La biografia, le opere e lo stile di Ettore Cercone, il pittore-militare di Messina: i dipinti dal carattere orientalista che ritraggono il fascino erotico dell’oriente

La città di Messina ha una grande tradizione in ambito artistico culturale. Tante le personalità di spicco che dalla città peloritana hanno iniziato le proprie carriere artistiche divenendo nomi più o meno importanti dell’arte italiana. Fra di esse ricopre un ruolo particolare Ettore Fausto Quintino Cercone, addirittura un pittore-militare. Nato di papà Francesco e mamma Irene il 21 novembre 1850, Ettore Cercone si arruolò giovanissimo in marina scegliendo di seguire la carriera militare del padre, maggiore dell’esercito borbonico del 5° Reggimento di Fanteria di Linea stanziata a Messina.

Imbarcatosi giovanissimo sulla pirofregata ‘Governolo’ (che dipinse in una sua opera), partecipò alla battaglia di Lissa del 1866. Dotato di molteplici interessi e sfumature della personalità, nonché di un innato sentimento d’avventura e una forte spinta verso la ricerca naturalistica, durante un suo viaggio come ufficiale che lo porto nelle Indie Occidentali, raccolse centinaia di reperti di flora e fauna marina ignoti che consegnò alla stazione zoologica ‘Aquarium’ di Napoli. Attraverso i suoi viaggi approdò in Giappone, Cina, Australia, Africa e Spagna. Alla carriera militare affiancò quella pittorica alla quale si dedicò pienamente solo una volta lasciato il servizio attivo in marina nel 1888.

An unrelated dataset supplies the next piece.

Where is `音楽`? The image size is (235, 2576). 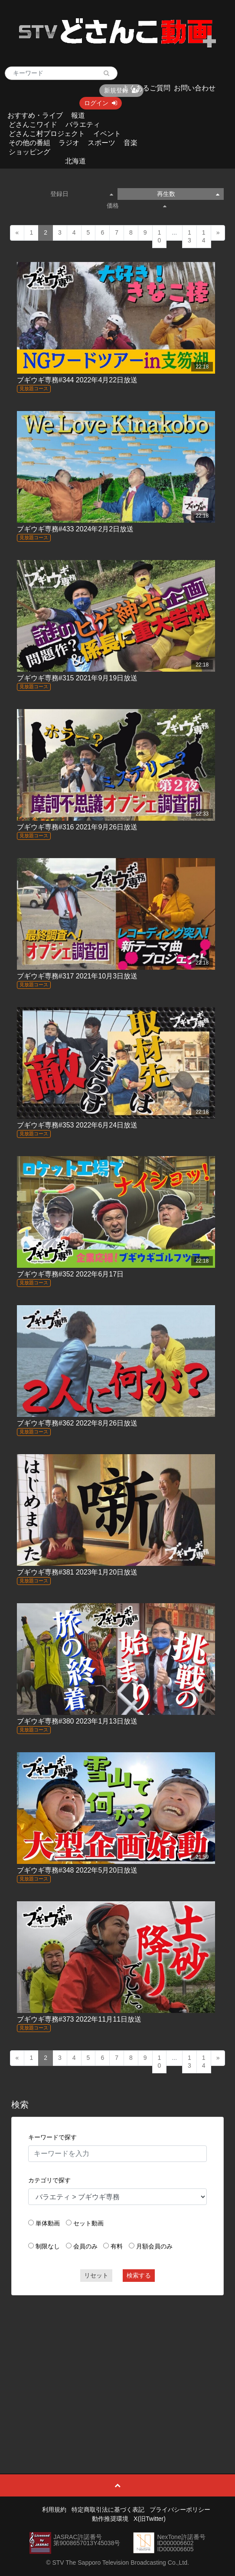 音楽 is located at coordinates (130, 142).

Si iscrisse all’Accademia delle Belle Arti di Napoli e fu allievo del maestro Domenico Morelli che ne influenzo la formazione artistica. Nelle sue opere si ritrovano spesso riferimenti ai suoi viaggi, con particolare attenzione per raffigurazioni riguardanti l’Oriente. La morte lo colse il 12 settembre 1896 a Sorrento.

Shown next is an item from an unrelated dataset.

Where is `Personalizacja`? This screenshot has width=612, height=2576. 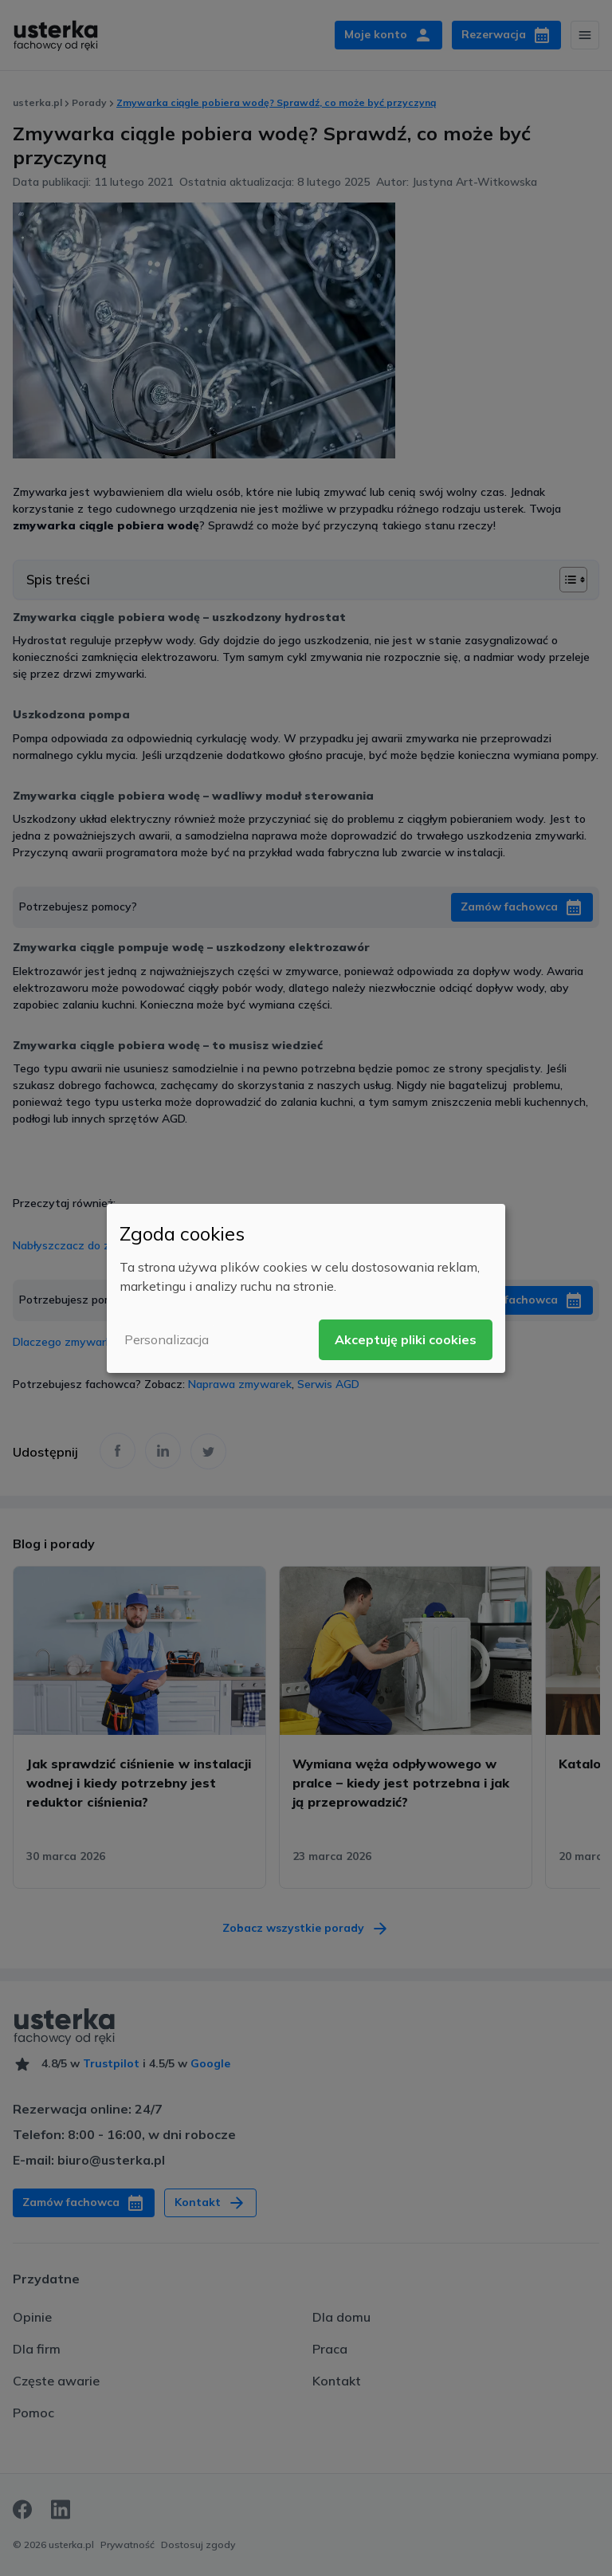 Personalizacja is located at coordinates (166, 1339).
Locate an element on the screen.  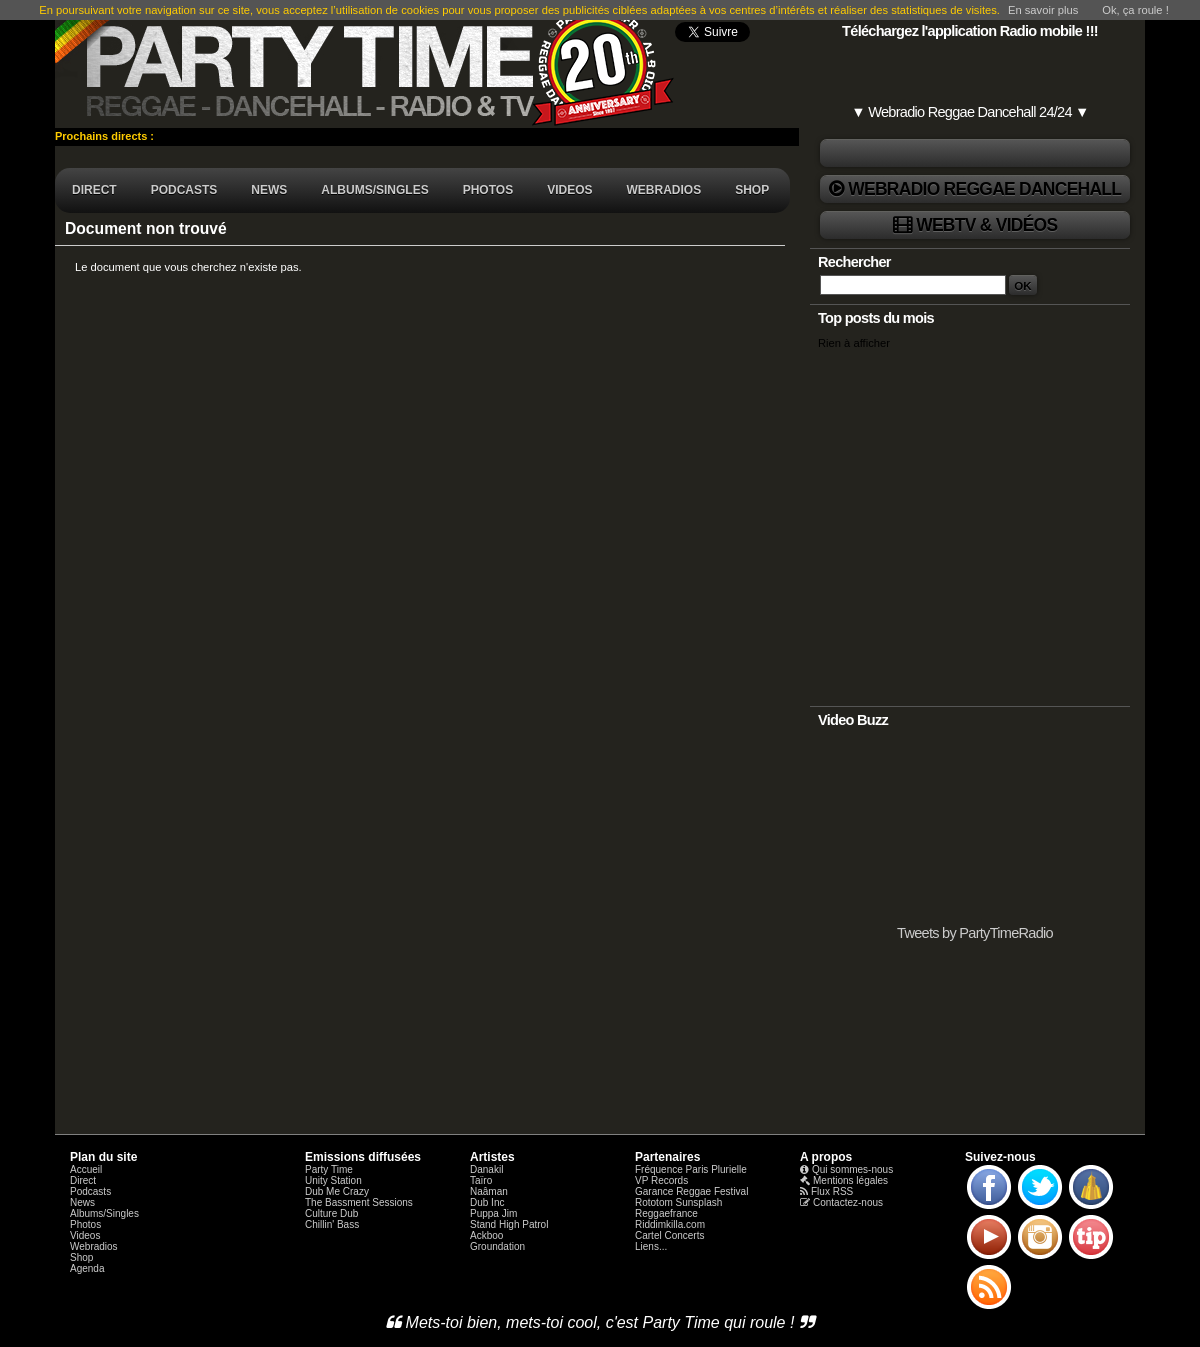 Tweets by PartyTimeRadio is located at coordinates (975, 933).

La pittura orientalista e il fascino erotico di culture lontane

Diverse delle sue opere hanno uno spiccato carattere orientalista. Con il termine orientalismo viene descritto l’insieme di discipline che si occupano di letteratura, filosofia, economia, storia, politica e arte in cui predomina l’ideologia secondo la quale l’Occidente sia più sviluppato rispetto all’arretrato Oriente. Su questa teoria si basava anche l’espansionismo coloniale dell’Occidente, nonché i rapporti di forza dominanti delle potenze coloniali verso i popoli assoggettati. L’Oriente descritto secondo tale narrativa, con un carattere ricco di luoghi comuni, pregiudizi e razzismo, è un mondo fatto di regimi dispotici ma pieni di splendore, un luogo a tratti crudele, ma che trasuda un’antica ed esotica sensualità. Contrapposto al puritanesimo dell’Occidente, l’Oriente diventa luogo in cui dar libero sfogo alle fantasie represse o nascoste.

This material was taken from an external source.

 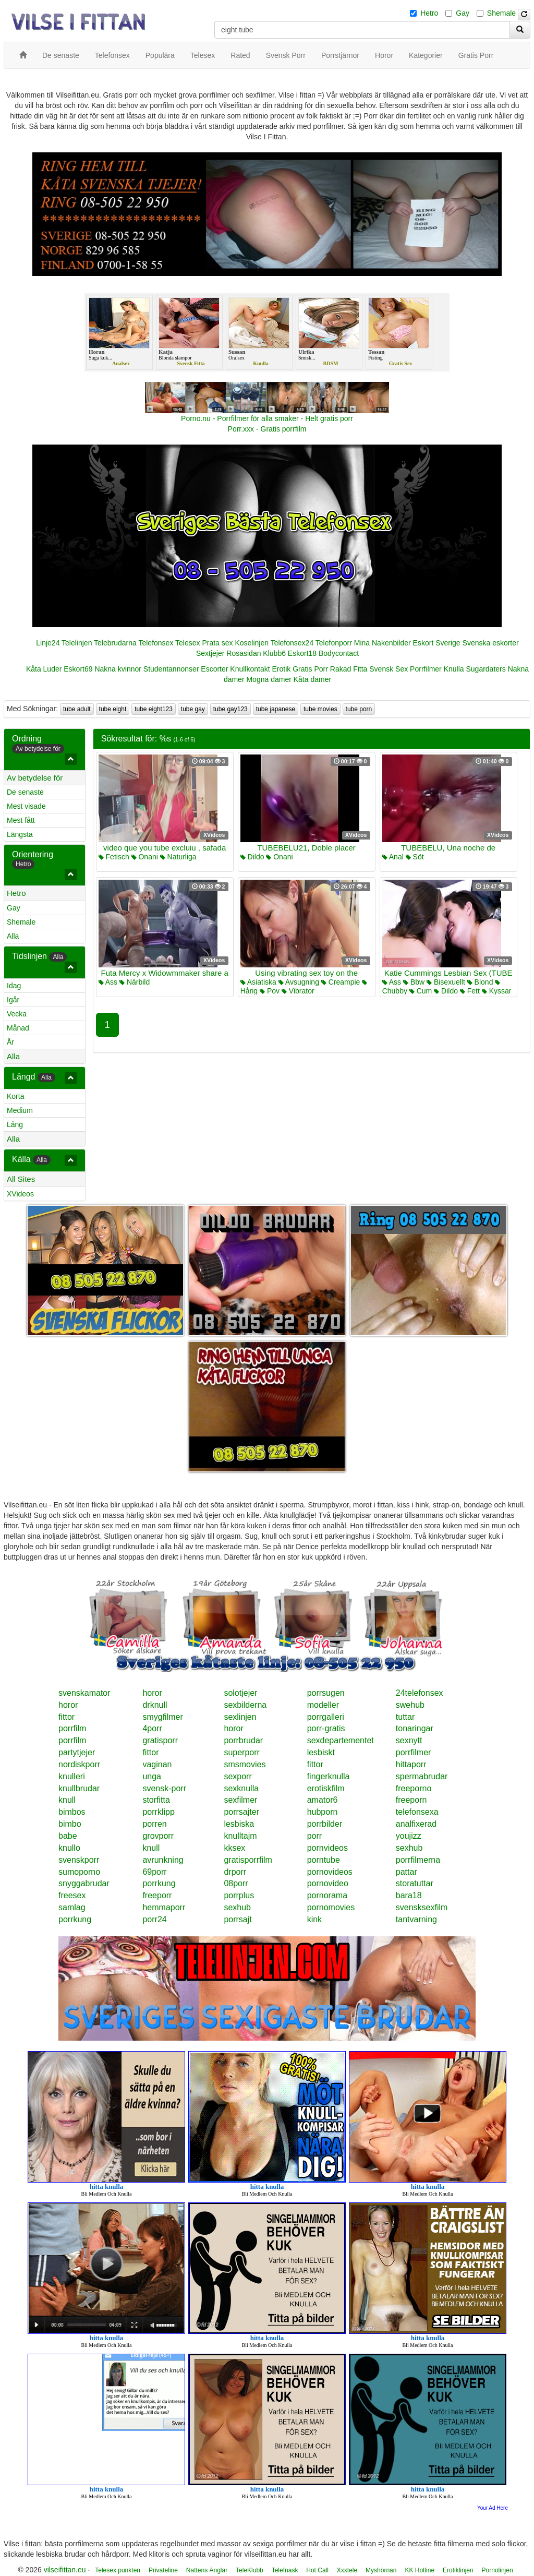 What do you see at coordinates (13, 1000) in the screenshot?
I see `Igår` at bounding box center [13, 1000].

Tutto questo viene riassunto in una buona parte della produzione pittorica del Cercone. Particolari le rappresentazioni della figura dell’odalisca, misteriosa e sensuale con le sue vesti che lasciano poco (spesso nulla) all’immaginazione. Il Cercone ritrae anche ambientazioni viste con i suoi stessi occhi durante i suoi viaggi nei paesi del Maghreb e del Sahara quali mercati animati, persone raccolte in preghiera, scene di vita quotidiana.

Le opere di Ettore Cercone

  • Governolo (1866)
    • Preghiera araba – Arab Prayer
    • Alle piramidi (esposto a Milano nel 1883) -At the Pyramids (exhibited in Milan in 1883)
    • Danza del ventre – Belly Dancing
    • Madame Chrisanthème (esposto alla Promotrice di Napoli nel 1896) – Madame Chrisanthème (exhibited to the Promoter of Naples in 1896)
    • Francesco Caracciolo che rivendica Cristiana sepoltura (firmato e datato 1888, ora al Museo di San Martino a Napoli) – Caracciolo who claims Christianity (signed and dated 1888, now in the Museum of St. Martin in Naples)
    • Un saluto floreale (1889) – A Flower Greeting, (1889)
    • Madonna (1891, Galleria Nazionale di Arte Moderna di Roma) – Madonna (1891) (now in the National Gallery of Rome)
    • Collezione Ainis
    • Figure orientali, 1880 (Galleria dell’Accademia di Belle Arti Napoli) – Oriental Figures:
    Arabo seduto; Donne arabe; Arabo in preghiera; Soldato; Mezza figura di arabo; Due arabi; Ragazzo arabo; Portatrice d’acqua
    • Odalische – Harem Girl
    • Portatore d’acqua moresco – Moorish Water Carrier
    • La visione – The Vision (venduto all’asta)
    • Preghiera serale – Evening Prayer
    • Donne arabe – Arab Women
    • Gabbiani (ora in collezione privata) – Seagulls (now in a private collection)
    • Torre Annunziata (Museo Nazionale di Capodimonte, Napoli)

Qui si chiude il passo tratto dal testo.